> _Directions_:
Using the records below, return exactly the lines from the one containing "Здравеопазване" through the last, and omit pictures.

> _Data extracts_:

┏━━

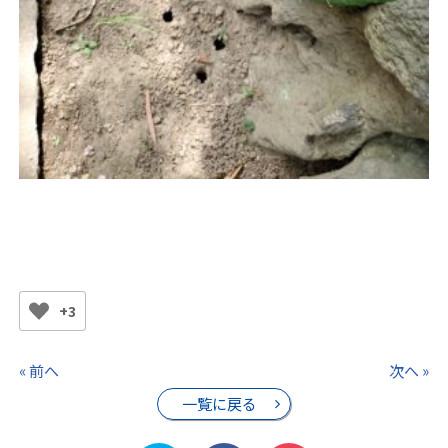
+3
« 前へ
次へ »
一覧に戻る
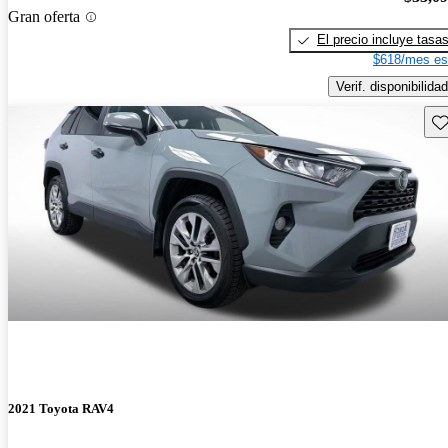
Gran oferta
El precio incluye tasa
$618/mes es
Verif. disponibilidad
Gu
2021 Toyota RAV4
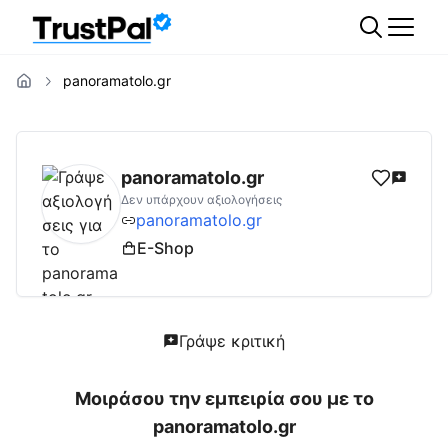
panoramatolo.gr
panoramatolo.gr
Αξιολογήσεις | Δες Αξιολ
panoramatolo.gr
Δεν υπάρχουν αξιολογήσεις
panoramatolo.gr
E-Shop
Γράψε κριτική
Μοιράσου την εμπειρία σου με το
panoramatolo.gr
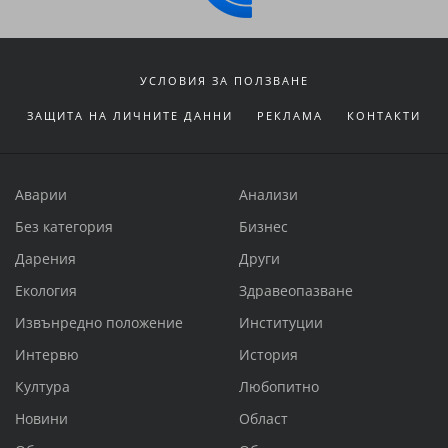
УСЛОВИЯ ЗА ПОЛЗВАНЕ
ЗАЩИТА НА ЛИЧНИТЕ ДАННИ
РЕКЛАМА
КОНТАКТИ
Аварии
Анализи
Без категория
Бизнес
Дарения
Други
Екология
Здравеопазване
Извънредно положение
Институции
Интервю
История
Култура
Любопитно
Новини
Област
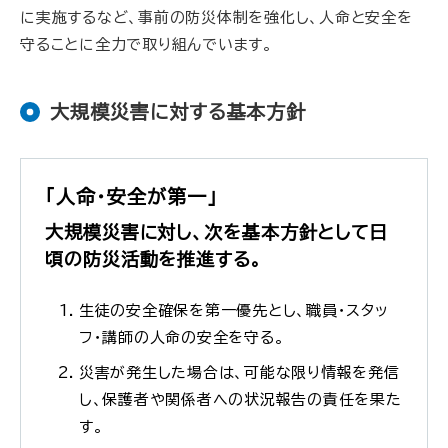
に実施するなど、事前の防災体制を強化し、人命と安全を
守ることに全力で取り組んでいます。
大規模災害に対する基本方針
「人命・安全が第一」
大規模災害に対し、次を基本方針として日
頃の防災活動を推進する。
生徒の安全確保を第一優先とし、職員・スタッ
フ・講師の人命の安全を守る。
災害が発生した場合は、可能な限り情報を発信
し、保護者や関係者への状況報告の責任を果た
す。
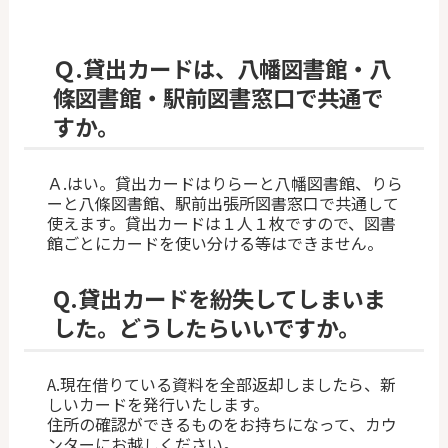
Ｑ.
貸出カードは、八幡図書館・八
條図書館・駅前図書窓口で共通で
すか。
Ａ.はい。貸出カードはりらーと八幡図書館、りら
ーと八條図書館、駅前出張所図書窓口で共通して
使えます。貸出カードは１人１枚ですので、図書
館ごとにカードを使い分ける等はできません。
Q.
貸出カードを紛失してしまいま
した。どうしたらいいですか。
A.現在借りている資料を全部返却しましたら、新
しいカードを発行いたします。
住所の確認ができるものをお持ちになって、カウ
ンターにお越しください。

┗━━

> _Result below_:
Здравеопазване
Извънредно положение
Институции
Интервю
История
Култура
Любопитно
Новини
Област
に実施するなど、事前の防災体制を強化し、人命と安全を
守ることに全力で取り組んでいます。
大規模災害に対する基本方針
「人命・安全が第一」
大規模災害に対し、次を基本方針として日
頃の防災活動を推進する。
生徒の安全確保を第一優先とし、職員・スタッ
フ・講師の人命の安全を守る。
災害が発生した場合は、可能な限り情報を発信
し、保護者や関係者への状況報告の責任を果た
す。
Ｑ.
貸出カードは、八幡図書館・八
條図書館・駅前図書窓口で共通で
すか。
Ａ.はい。貸出カードはりらーと八幡図書館、りら
ーと八條図書館、駅前出張所図書窓口で共通して
使えます。貸出カードは１人１枚ですので、図書
館ごとにカードを使い分ける等はできません。
Q.
貸出カードを紛失してしまいま
した。どうしたらいいですか。
A.現在借りている資料を全部返却しましたら、新
しいカードを発行いたします。
住所の確認ができるものをお持ちになって、カウ
ンターにお越しください。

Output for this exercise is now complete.